→ **What this task involves**
Copy each line of the material in which the word "Feel" appears.

→ **Records supplied**
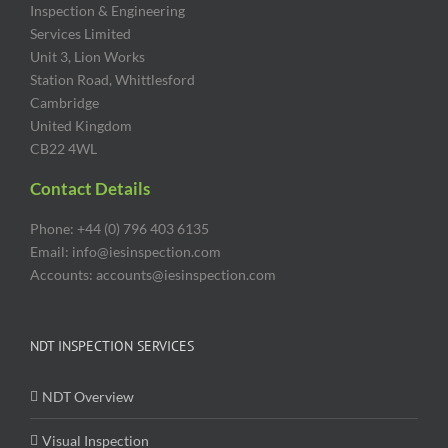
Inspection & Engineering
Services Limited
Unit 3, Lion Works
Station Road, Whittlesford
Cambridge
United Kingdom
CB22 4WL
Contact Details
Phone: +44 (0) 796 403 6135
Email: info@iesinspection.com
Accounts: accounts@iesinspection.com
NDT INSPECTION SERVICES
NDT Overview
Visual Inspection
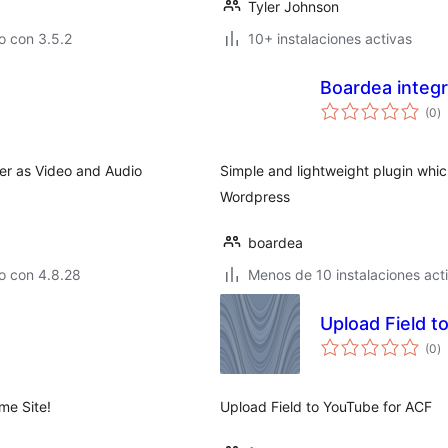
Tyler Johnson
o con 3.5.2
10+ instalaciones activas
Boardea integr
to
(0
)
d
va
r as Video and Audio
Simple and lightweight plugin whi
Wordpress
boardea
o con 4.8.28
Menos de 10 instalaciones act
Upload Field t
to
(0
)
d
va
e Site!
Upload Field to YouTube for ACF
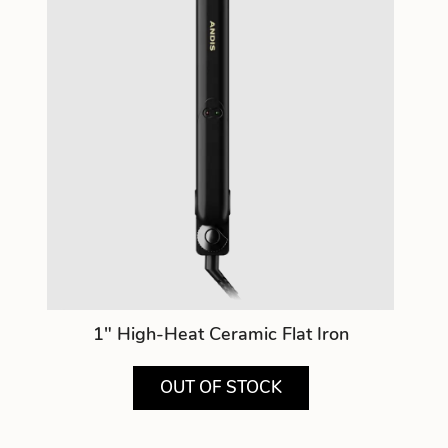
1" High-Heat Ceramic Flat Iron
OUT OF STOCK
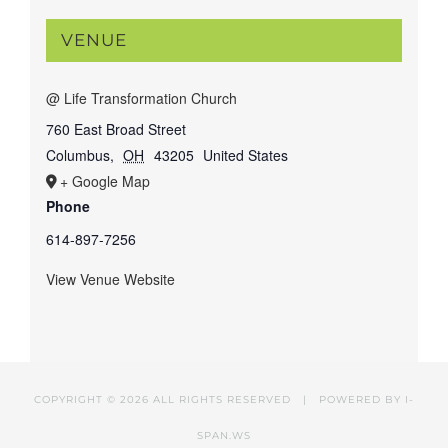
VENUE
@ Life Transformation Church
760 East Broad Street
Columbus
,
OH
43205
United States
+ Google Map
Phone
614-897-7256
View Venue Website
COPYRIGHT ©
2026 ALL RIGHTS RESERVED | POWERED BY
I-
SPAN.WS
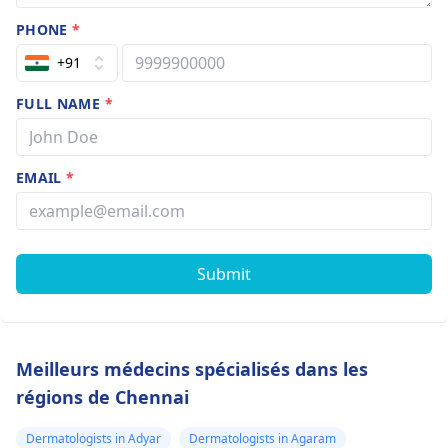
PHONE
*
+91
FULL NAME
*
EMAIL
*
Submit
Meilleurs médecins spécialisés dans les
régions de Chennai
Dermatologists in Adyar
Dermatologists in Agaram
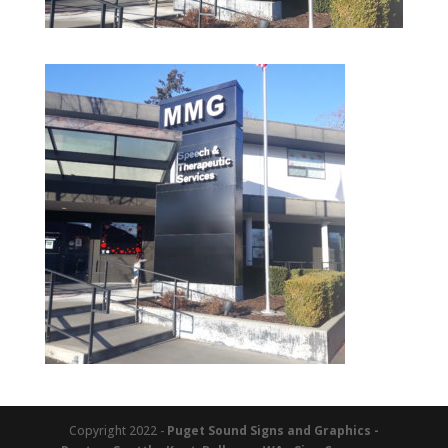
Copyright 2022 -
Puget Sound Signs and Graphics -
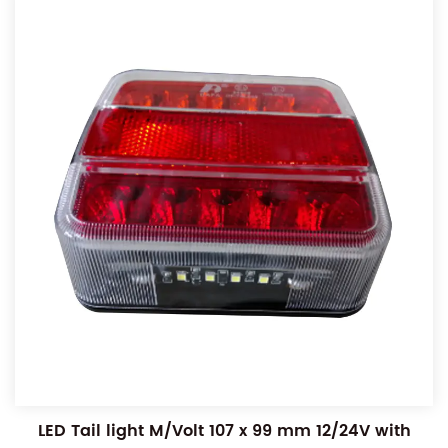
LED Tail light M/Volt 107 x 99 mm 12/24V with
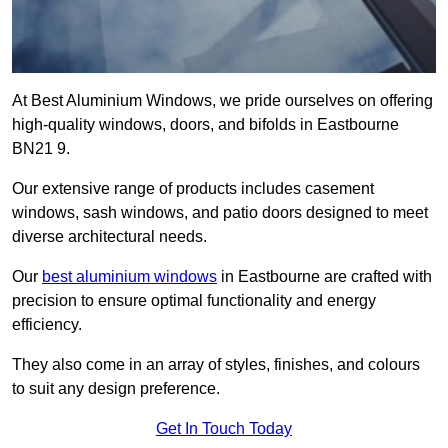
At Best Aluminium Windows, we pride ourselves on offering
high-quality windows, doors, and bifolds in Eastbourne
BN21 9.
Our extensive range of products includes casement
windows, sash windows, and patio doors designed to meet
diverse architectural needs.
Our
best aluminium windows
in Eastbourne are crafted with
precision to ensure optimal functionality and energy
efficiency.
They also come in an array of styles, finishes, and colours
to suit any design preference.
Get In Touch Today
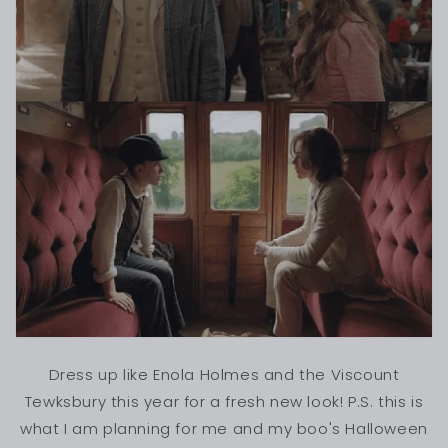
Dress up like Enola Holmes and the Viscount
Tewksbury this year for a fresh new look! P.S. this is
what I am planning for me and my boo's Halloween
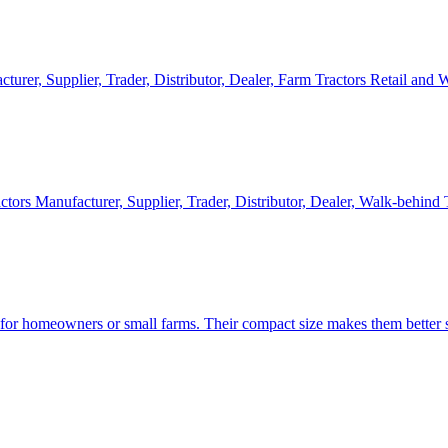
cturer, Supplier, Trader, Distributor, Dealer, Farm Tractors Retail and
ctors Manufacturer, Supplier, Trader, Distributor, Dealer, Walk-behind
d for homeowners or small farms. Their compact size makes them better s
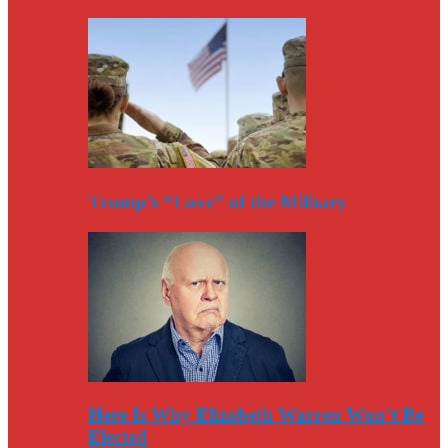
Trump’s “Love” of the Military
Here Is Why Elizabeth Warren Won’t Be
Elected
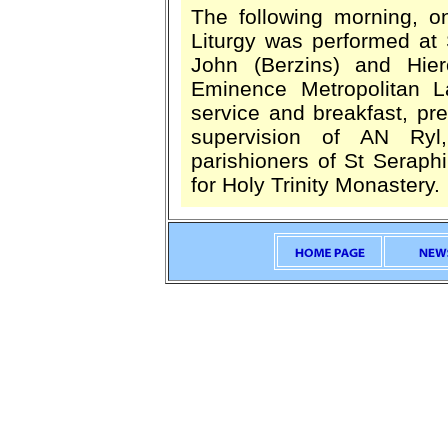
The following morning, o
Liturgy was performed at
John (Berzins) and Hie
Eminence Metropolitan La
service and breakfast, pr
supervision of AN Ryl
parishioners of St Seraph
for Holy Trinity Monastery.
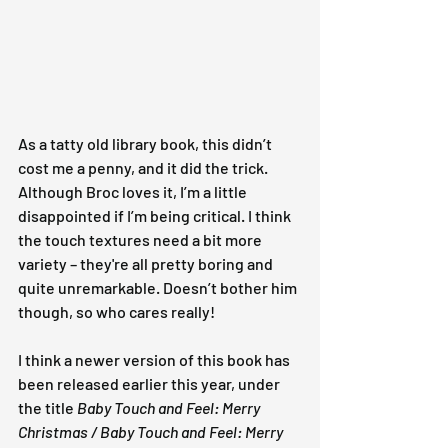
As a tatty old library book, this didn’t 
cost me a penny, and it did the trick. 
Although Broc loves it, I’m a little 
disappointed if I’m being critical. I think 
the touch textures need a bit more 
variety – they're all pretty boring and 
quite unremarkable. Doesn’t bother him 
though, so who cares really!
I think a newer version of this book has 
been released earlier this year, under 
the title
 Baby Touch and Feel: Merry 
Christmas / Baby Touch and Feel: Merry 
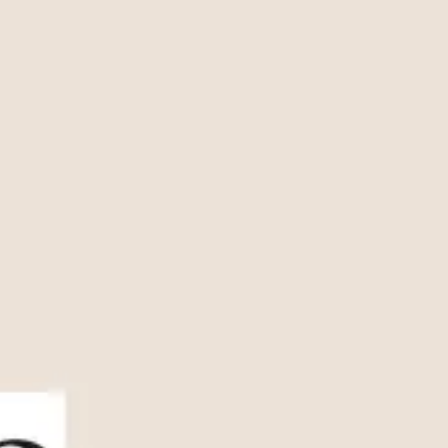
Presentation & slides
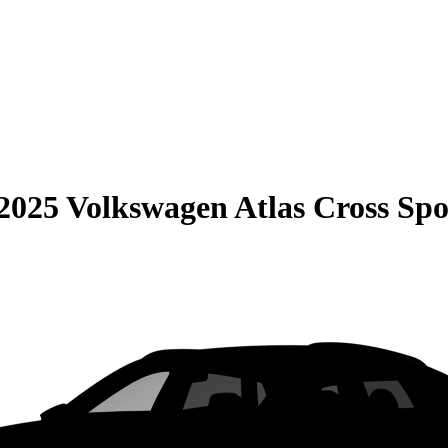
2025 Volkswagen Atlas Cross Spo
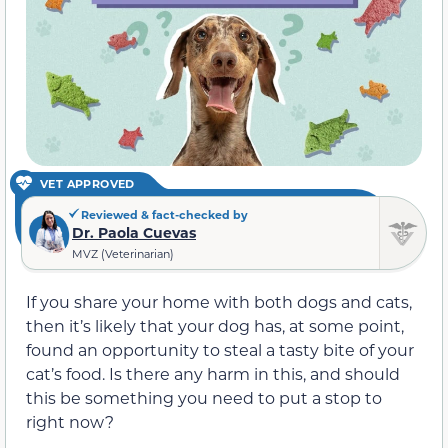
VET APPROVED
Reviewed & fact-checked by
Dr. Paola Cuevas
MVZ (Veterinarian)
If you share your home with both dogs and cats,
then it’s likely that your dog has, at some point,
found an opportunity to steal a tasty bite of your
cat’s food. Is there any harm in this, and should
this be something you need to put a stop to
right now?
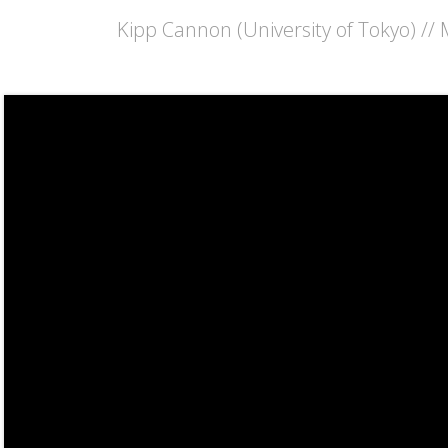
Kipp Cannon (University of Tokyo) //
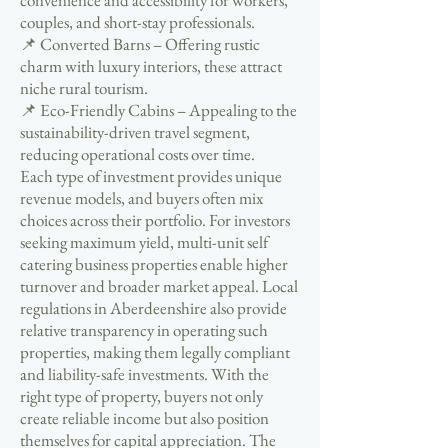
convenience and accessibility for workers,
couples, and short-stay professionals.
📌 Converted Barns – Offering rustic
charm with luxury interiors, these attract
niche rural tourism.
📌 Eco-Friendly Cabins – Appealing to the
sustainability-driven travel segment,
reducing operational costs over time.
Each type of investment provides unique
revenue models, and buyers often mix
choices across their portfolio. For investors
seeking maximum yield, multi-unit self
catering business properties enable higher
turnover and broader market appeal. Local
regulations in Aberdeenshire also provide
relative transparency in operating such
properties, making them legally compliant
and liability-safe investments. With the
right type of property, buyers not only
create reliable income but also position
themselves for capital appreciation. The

→ **Result**
 Baby Touch and Feel: Merry 
Christmas / Baby Touch and Feel: Merry 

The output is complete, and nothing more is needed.